I asked my wife and she gave me a two part answer.  First she told me that wine, being somewhat organic in nature, needs to breath and the action of swirling allows the wine to open up and release flavor.  Ok, makes sense I suppose, but her second answer sounded a little less scientific.  She told me that legs are a sign of good wine.
Come again?
She proceeded to say that when you swirl the glass around, the wine will leave tear like residue on the on the glass resembling “legs”, thus indicating a high quality wine.  Ok gotcha, wait a minute.. Why would that indicate good wine?  This was the extent to which she could answer; she couldn’t get into the science of it.  So my inquiring mind needed to know what about leggy wine made it superior to its counterpart.  For the record, I tend to listen to whatever my wife says but sometimes it’s fun to call her on her bluff.
After a little bit of research and investigation I came up with some tasty nuggets.  The myth that “legs” or “tears” in wine indicate high quality is just that, myth.  They are in no way an indication of high quality product.  The reality is that “legs” or “tears” in wine are a product of the level of ethanol in the wine, higher levels of ethanol, roughly 12% or higher, will result in this effect.  There are physics and science that go into this explanation, which I will spare you and just give you meat and potatoes.  As you swirl your glass of wine around, the wine goes up the side of the glass.  The two primary components of wine are alcohol (ethanol) and water.

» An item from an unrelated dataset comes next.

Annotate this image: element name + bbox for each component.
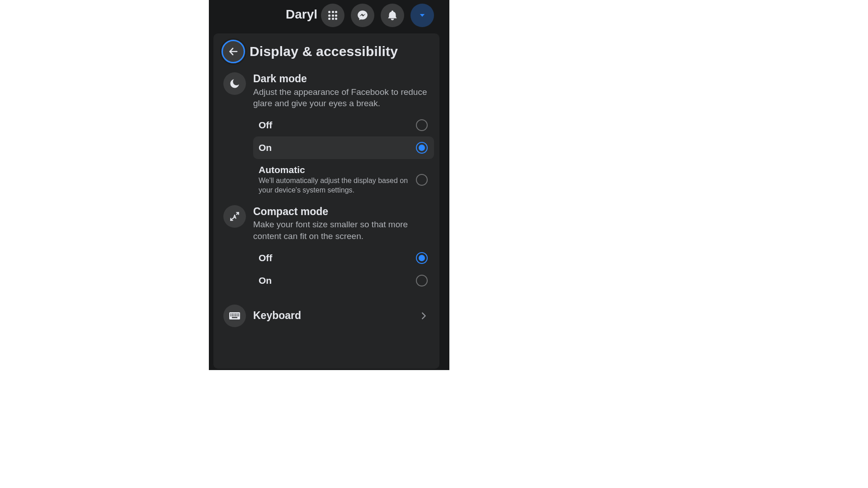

Alcohol evaporates faster than water.  As it evaporates, gravity takes over leaving the remaining water to run down the glass in tears. The residue is observable because the differences in how light is refracted by both water and alcohol.  This effect is known as the Gibbs-Marangoni effect, and is named after two scientists whom investigated this phenomenon.
There you have it, this myth has been busted.  However, there is a sliver of truth to this.  Quality of wine is in the eye of the beholder (especially if the beholders make wine at home) and if you value a wine that’s a little more potent, than “legs”, can be one of your best friends.